Your assignment: Please look for the string "checkbox" below and report every line in which it occurs.

Available data:

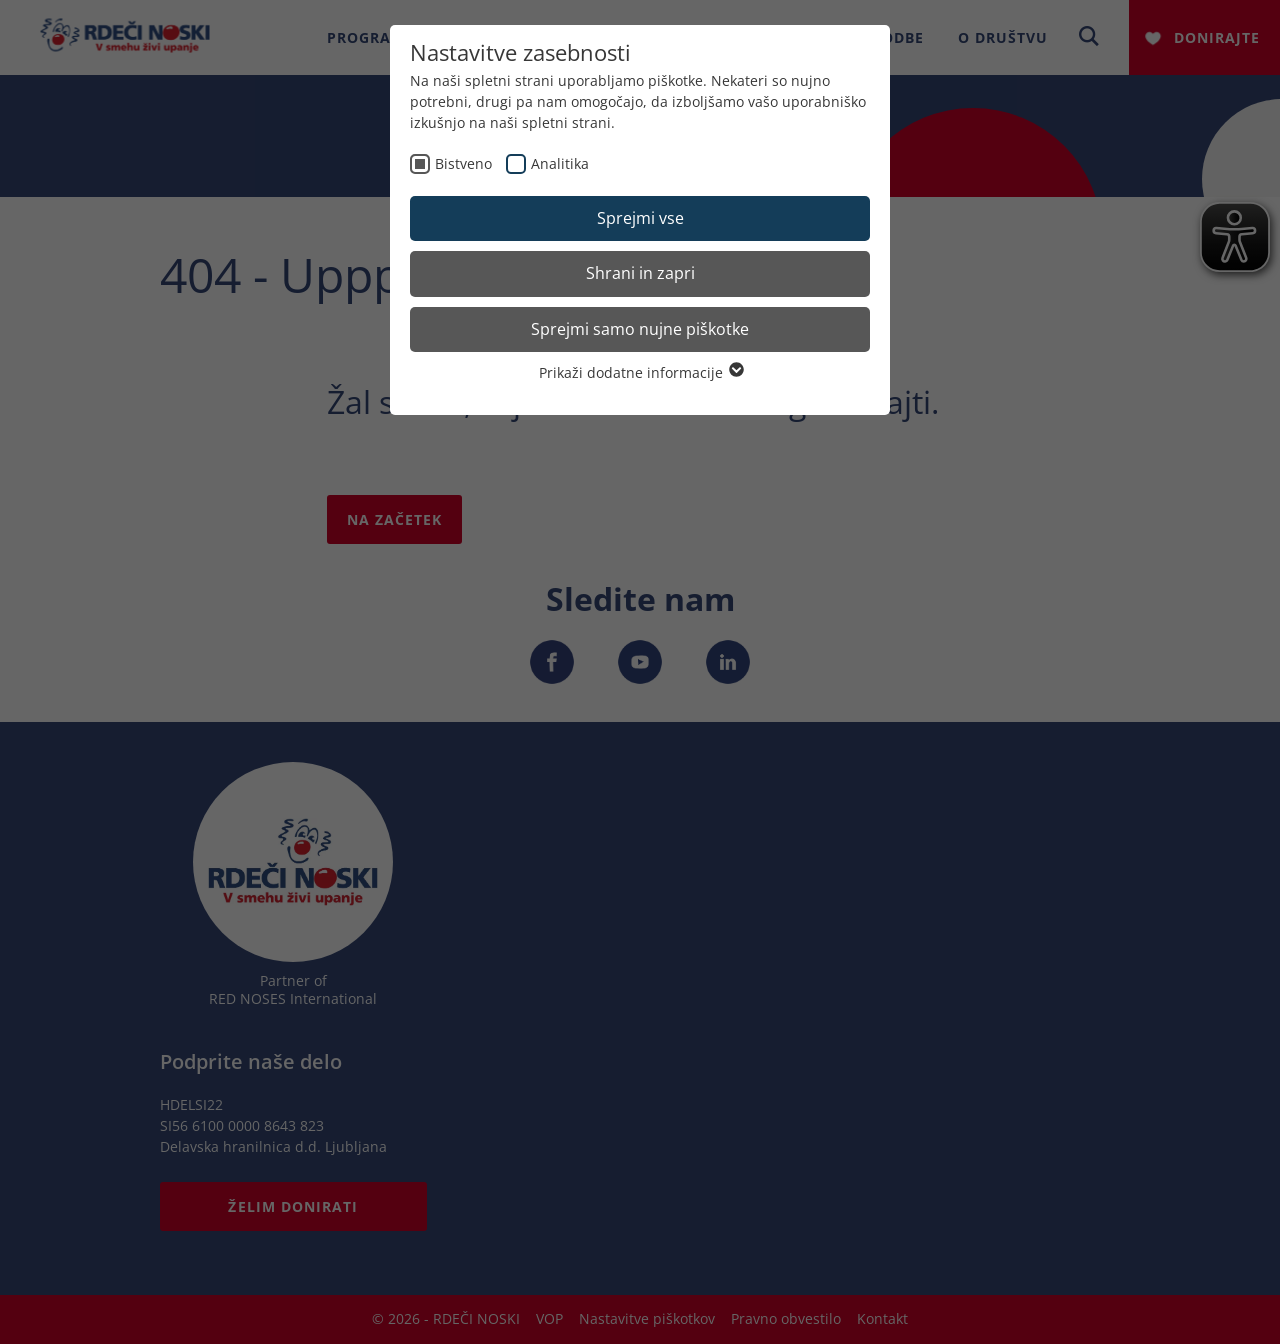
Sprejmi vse (640, 218)
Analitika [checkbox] (560, 163)
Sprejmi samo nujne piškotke (640, 329)
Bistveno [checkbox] (463, 163)
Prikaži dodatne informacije (640, 372)
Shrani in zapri (640, 273)
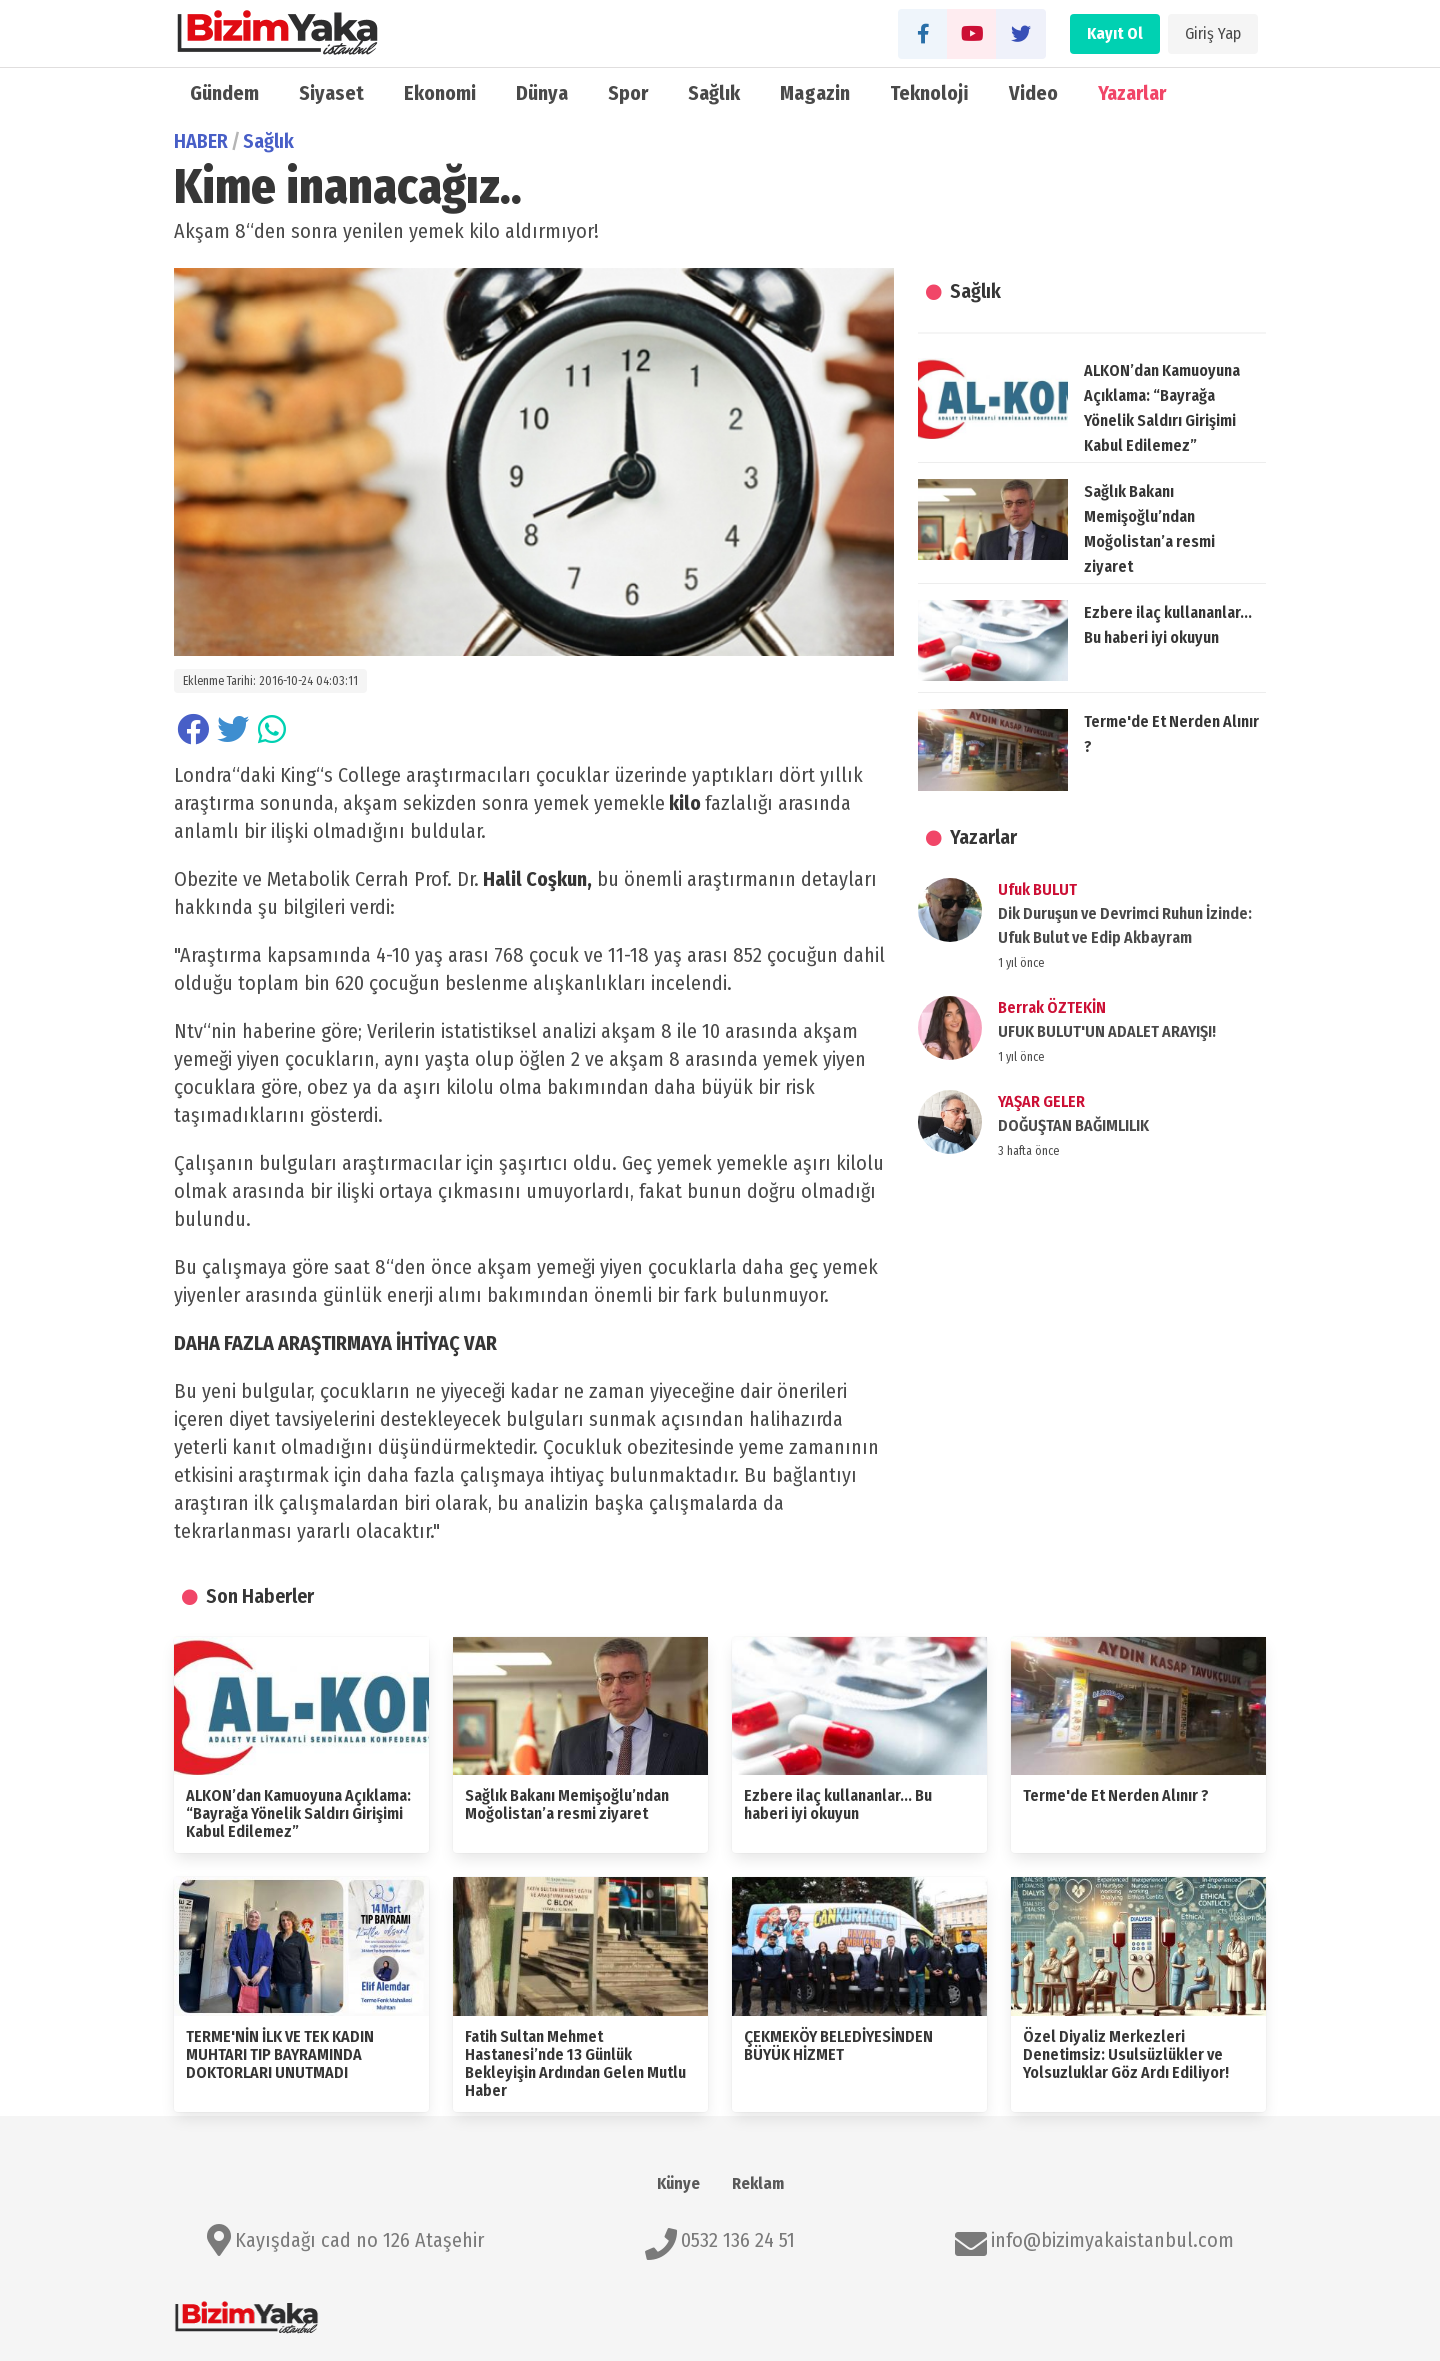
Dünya (542, 93)
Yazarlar (1132, 93)
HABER (201, 141)
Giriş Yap (1213, 33)
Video (1033, 93)
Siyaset (331, 93)
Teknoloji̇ (929, 93)
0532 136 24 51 (738, 2240)
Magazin (815, 93)
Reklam (758, 2183)
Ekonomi (440, 93)
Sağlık (714, 93)
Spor (628, 93)
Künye (678, 2183)
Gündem (224, 93)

Exercise response:
Analitika [checkbox] (560, 163)
Bistveno [checkbox] (463, 163)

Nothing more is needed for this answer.